Effective tools here include consistent enterprisewide competency and career development models, succession planning programmes and aggressive campaigns to secure talent from outside the industry.
Several economic and industry trends may serve to support these efforts. The downturn means paper companies can invest in new talent from industries that used to draw graduates away, but which are now struggling – for example chemicals, metals and construction. They can also attract young talent into exciting emerging areas of the paper industry such as paper and forest certification and sustainability. And the growth of paper product supply in South America, Africa and Eastern Europe can be used as a means to attract international talent.
Getting better use from people
Many managers view a downturn as a trigger to reduce headcount. Instead, paper industry executives should approach workforce size and productivity in a planned, systematic manner by looking beyond narrowly-focused, short term initiatives, and finding ways to change not only the workforce itself, but precisely what the workforce does. By re-evaluating how work gets done rather than just the number of people doing it, companies can create a solid base for lasting improvements.

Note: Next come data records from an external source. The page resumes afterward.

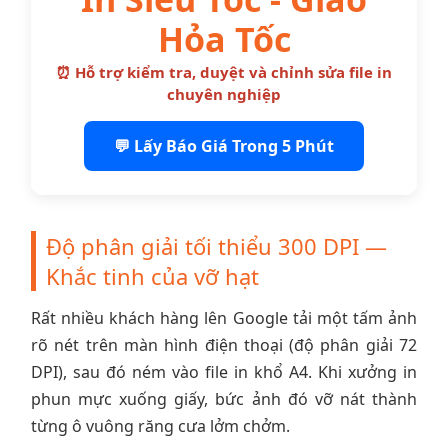
Hỏa Tốc
⏰ Hỗ trợ kiểm tra, duyệt và chỉnh sửa file in
chuyên nghiệp
💬 Lấy Báo Giá Trong 5 Phút
Độ phân giải tối thiểu 300 DPI —
Khắc tinh của vỡ hạt
Rất nhiều khách hàng lên Google tải một tấm ảnh
rõ nét trên màn hình điện thoại (độ phân giải 72
DPI), sau đó ném vào file in khổ A4. Khi xưởng in
phun mực xuống giấy, bức ảnh đó vỡ nát thành
từng ô vuông răng cưa lởm chởm.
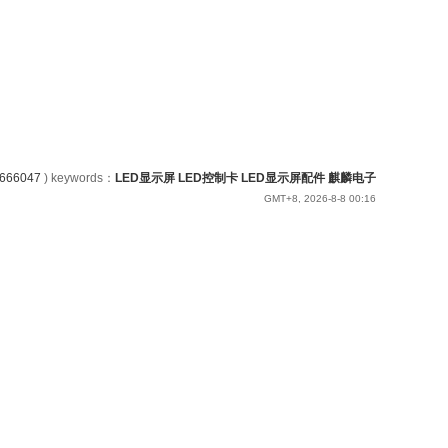
66047
)
keywords：
LED显示屏
LED控制卡
LED显示屏配件
麒麟电子
GMT+8, 2026-8-8 00:16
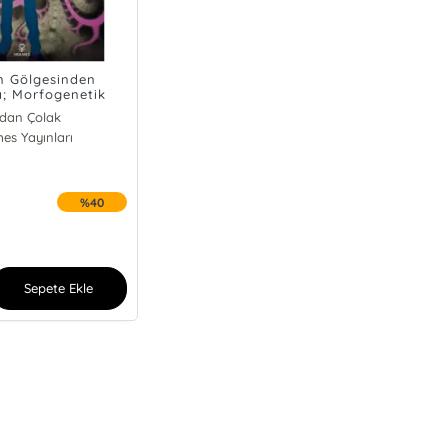
ın Gölgesinden
a; Morfogenetik
Ataların Mirasları
ldan Çolak
es Yayınları
%40
Sepete Ekle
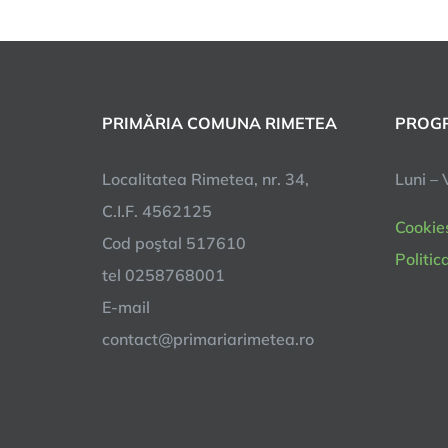
PRIMĂRIA COMUNA RIMETEA
PROGR
Localitatea Rimetea, nr. 34,
Luni – 
C.I.F. 4562125
Cookie
Cod poştal 517610
Politic
tel 0258768001
E-mail
contact@primariarimetea.ro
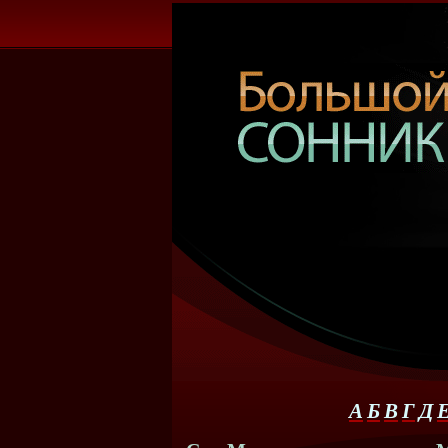
А
Б
В
Г
Д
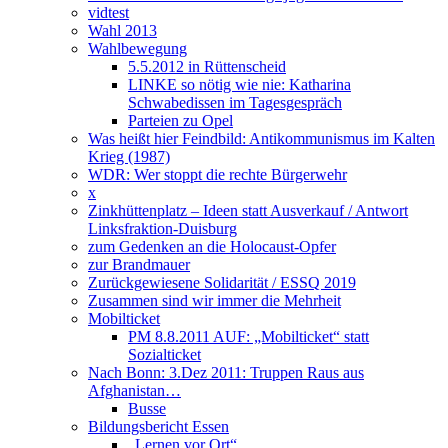
vidtest
Wahl 2013
Wahlbewegung
5.5.2012 in Rüttenscheid
LINKE so nötig wie nie: Katharina
Schwabedissen im Tagesgespräch
Parteien zu Opel
Was heißt hier Feindbild: Antikommunismus im Kalten
Krieg (1987)
WDR: Wer stoppt die rechte Bürgerwehr
x
Zinkhüttenplatz – Ideen statt Ausverkauf / Antwort
Linksfraktion-Duisburg
zum Gedenken an die Holocaust-Opfer
zur Brandmauer
Zurückgewiesene Solidarität / ESSQ 2019
Zusammen sind wir immer die Mehrheit
Mobilticket
PM 8.8.2011 AUF: „Mobilticket“ statt
Sozialticket
Nach Bonn: 3.Dez 2011: Truppen Raus aus
Afghanistan…
Busse
Bildungsbericht Essen
„Lernen vor Ort“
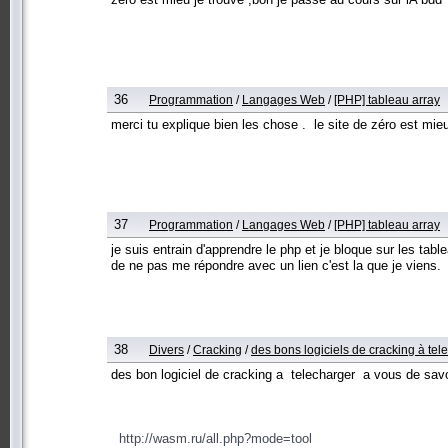
36
Programmation
/
Langages Web
/
[PHP] tableau array
merci tu explique bien les chose . le site de zéro est mi
37
Programmation
/
Langages Web
/
[PHP] tableau array
je suis entrain d'apprendre le php et je bloque sur les tabl
de ne pas me répondre avec un lien c'est la que je viens.
38
Divers
/
Cracking
/
des bons logiciels de cracking à tel
des bon logiciel de cracking a telecharger a vous de 
http://wasm.ru/all.php?mode=tool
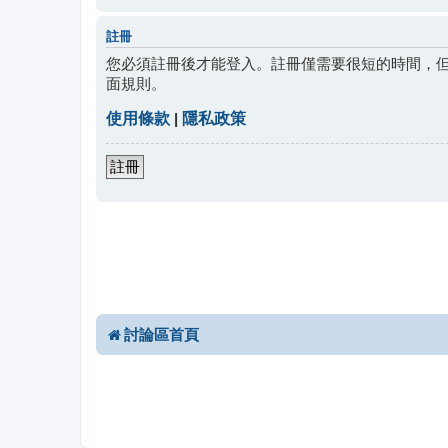
註冊
您必須註冊後才能登入。註冊僅需要很短的時間，
面規則。
使用條款
|
隱私政策
註冊
討論區首頁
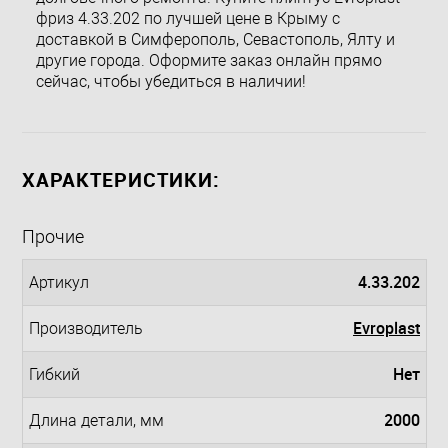
фриз 4.33.202 по лучшей цене в Крыму с
доставкой в Симферополь, Севастополь, Ялту и
другие города. Оформите заказ онлайн прямо
сейчас, чтобы убедиться в наличии!
ХАРАКТЕРИСТИКИ:
Прочие
4.33.202
Артикул
Evroplast
Производитель
Нет
Гибкий
2000
Длина детали, мм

Such a re-evaluation might reveal opportunities to invest in remote monitoring and control systems that make better use of skilled workers and drive process and cost improvements. The re-evaluation may also identify ways to prevent older employees’ collective wealth of talent from being lost when they retire.
Moving some of the company’s more experienced managers into project and mentoring roles enables the next generation of leaders to step up into tougher business roles while extending the value of those looking to retire.
Recruit consistently
While companies do have to slow down their recruitment engine when the economy stalls, they should still commit to recruiting consistently. Halting recruitment blocks the flow of talent that will be needed in the forthcoming recovery. Recruiting a mass of graduates every five years in line with the economic cycle can be less effective than recruiting a small number annually. Not only does it put the paper industry in costly competition when the labour market peaks, it also foregoes the consistency that comes with a steady intake of top talent.
A consistent management culture
High performance businesses tend to continually grow and measure talent throughout the organisation.
But this must be matched by a commitment to stable leadership, a management culture of measured risktaking, and widespread adherence to accountability for performance and results. If the paper and pulp industry is to address its talent management shortcomings, it will also have to modify its culture to appeal to a new millennia generation without pandering to it. So while, companies will have to consider more progressive remuneration packages that suit modern expectations on work-life balance, for example, they will also have to put in place methods that restore the appetite for professional competition that many in the industry believe has been lost in the younger workforce.
The paper industry faces challenges and opportunities that require vigorous and motivated specialists.
If the sector has failed to retain and attract the best skills in the past, the downturn offers it a rare chance to reverse that trend. While other industries suffer large job losses, never has there been such a pool of ready and available talent to help build competitive advantage for the paper industry. This is a time for investing in human capital, retaining experienced staff and entering new markets by placing imaginative talent management at the heart of business strategy.
The views and opinions in this article should not be viewed as professional advice with respect to your business.